We’ve been reporting on the general market cooling, if not slowing, in San Diego County for almost a year now. First there were signs of prices flattening, while inventory continued to drop – a strange market dynamic. Then, we saw homes taking longer to sell and inventory creeping up, signs that a buyer’s market – or at least a balanced market – might be coming to San Diego after 6.5 solid years of a seller’s market. Now, with one full month of market activity closed out for 2019, we are starting to see a continued downward trend. Nothing startling or anything to worry about – but clearly an unmistakable slowing of buyer activity. NOTE: In our opinion, all markets are buyer’s markets. How can that be? Because nothing happens unless and until buyers decide to do something. Sellers can list a home, but if a buyer does not buy it, nothing happens. If multiple buyers are engaged and making offers on various properties, that means the market is hot. So remember, all market activity is tied to what buyers decide to do – they’re either buying or not buying, and right now, buyers are not buying so much.
Which makes our point this month. There is always a seasonal slowdown at the end of the year; holidays, cooler weather, fewer homes on the market, etc. But compared to last January (2018), January 2019’s numbers reveal that buyers are still waiting it out. The chart above displays the number of Expired Listings in San Diego County for single family homes during the last 13 months. You can see that there was a 75% increase in expireds when comparing January 2018 and January 2019. The number of sales (homes that were for sale and closed) was down 15%, and prices were up only 3%. Check out this month’s full report for San Diego’s Housing Market for January 2018-January 2019.

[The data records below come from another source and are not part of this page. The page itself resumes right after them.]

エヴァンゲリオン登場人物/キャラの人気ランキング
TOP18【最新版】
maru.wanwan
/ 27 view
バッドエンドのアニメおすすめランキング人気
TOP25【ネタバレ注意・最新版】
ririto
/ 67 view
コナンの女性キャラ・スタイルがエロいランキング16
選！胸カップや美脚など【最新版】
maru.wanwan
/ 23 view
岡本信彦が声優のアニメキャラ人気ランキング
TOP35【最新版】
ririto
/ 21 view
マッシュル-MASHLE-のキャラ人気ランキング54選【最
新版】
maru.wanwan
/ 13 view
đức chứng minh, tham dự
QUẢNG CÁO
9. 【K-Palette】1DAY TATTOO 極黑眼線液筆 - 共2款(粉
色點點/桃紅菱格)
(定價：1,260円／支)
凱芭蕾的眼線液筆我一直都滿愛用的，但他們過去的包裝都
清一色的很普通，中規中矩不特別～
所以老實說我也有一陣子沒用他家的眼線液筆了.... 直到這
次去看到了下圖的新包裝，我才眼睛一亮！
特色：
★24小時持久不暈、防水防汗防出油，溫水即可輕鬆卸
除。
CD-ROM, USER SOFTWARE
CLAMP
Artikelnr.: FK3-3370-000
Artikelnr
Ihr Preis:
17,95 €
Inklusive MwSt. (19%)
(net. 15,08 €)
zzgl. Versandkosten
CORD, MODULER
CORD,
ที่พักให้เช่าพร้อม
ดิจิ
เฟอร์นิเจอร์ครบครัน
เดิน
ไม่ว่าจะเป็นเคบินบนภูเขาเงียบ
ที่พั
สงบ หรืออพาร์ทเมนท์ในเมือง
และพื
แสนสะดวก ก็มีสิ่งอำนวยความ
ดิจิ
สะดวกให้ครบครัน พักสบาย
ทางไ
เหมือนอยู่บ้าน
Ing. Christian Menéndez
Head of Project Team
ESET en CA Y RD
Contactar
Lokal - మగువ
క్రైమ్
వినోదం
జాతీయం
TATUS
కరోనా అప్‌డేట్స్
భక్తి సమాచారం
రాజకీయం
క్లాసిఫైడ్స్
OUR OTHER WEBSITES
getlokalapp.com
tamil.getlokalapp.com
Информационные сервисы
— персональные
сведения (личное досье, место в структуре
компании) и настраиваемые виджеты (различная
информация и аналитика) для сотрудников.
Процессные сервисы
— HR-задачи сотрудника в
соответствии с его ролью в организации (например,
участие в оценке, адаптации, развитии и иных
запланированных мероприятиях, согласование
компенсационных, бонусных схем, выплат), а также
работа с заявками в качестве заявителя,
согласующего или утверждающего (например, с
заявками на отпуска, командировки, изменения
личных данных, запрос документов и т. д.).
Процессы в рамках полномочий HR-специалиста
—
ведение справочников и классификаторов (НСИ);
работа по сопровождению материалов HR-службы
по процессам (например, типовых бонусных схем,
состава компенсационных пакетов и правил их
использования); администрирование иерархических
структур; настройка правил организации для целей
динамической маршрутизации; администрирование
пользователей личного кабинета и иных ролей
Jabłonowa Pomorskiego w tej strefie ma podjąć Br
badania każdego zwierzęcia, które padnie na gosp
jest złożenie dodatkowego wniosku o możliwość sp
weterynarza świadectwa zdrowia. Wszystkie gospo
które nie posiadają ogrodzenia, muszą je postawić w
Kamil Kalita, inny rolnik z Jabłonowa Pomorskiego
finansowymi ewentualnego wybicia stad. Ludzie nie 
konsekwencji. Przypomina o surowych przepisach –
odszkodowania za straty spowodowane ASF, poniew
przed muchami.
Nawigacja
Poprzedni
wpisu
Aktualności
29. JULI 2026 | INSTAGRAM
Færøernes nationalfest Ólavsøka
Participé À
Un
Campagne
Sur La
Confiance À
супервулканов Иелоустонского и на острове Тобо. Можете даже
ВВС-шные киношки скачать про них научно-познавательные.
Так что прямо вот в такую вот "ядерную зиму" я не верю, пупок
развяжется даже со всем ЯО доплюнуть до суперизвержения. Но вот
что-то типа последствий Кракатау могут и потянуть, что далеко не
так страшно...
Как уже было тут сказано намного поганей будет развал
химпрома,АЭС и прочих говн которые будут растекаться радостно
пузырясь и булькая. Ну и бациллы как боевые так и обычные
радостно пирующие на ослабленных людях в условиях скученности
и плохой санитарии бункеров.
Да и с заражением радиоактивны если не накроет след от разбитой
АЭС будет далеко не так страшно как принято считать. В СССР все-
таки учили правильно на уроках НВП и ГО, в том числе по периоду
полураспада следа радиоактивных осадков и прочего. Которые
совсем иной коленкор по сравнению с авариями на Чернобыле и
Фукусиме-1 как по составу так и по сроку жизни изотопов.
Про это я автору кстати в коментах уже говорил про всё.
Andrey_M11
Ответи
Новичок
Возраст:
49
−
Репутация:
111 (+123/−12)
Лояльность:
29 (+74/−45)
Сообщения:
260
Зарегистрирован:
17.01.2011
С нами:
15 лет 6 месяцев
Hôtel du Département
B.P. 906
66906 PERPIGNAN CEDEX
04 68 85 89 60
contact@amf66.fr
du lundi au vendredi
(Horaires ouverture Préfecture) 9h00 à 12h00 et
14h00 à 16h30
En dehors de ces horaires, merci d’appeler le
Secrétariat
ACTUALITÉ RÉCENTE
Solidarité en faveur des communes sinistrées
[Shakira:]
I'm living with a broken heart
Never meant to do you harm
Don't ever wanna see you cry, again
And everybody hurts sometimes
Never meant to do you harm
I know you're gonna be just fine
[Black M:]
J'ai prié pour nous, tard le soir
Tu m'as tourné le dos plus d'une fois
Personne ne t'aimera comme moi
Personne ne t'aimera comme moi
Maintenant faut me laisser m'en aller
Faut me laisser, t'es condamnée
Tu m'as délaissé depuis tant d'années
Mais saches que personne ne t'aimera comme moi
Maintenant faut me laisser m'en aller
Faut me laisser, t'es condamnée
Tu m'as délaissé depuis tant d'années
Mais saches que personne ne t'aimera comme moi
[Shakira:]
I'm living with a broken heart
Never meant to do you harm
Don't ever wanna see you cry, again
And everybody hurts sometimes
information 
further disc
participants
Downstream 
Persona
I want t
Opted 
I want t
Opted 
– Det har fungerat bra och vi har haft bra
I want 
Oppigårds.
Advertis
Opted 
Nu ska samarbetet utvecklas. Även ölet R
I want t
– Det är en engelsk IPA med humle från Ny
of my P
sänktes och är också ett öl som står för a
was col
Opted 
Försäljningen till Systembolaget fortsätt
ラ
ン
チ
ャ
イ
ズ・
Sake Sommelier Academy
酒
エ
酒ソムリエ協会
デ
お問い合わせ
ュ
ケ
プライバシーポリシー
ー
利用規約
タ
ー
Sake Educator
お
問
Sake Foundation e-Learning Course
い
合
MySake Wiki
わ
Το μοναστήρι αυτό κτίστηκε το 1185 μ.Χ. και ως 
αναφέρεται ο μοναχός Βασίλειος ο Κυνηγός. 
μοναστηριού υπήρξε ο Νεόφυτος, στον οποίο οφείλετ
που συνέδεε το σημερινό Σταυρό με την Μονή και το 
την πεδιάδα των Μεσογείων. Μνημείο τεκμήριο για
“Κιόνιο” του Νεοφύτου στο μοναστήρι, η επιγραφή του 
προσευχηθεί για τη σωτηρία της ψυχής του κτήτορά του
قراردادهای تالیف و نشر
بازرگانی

From everything we are seeing out in the field, our experiences with our home buyers and sellers, and from what we are reading, watching and hearing, we expect this general slowdown to continue in 2019. We don’t expect the metrics to go down dramatically, but the market is adjusting and balancing itself in San Diego because home prices got too far ahead of average salaries. When supply and demand are back in harmony, and incomes can support home prices without having to sacrifice too much of the household budget, the market will rebound from it’s doldrums and return to a warmer or hotter market.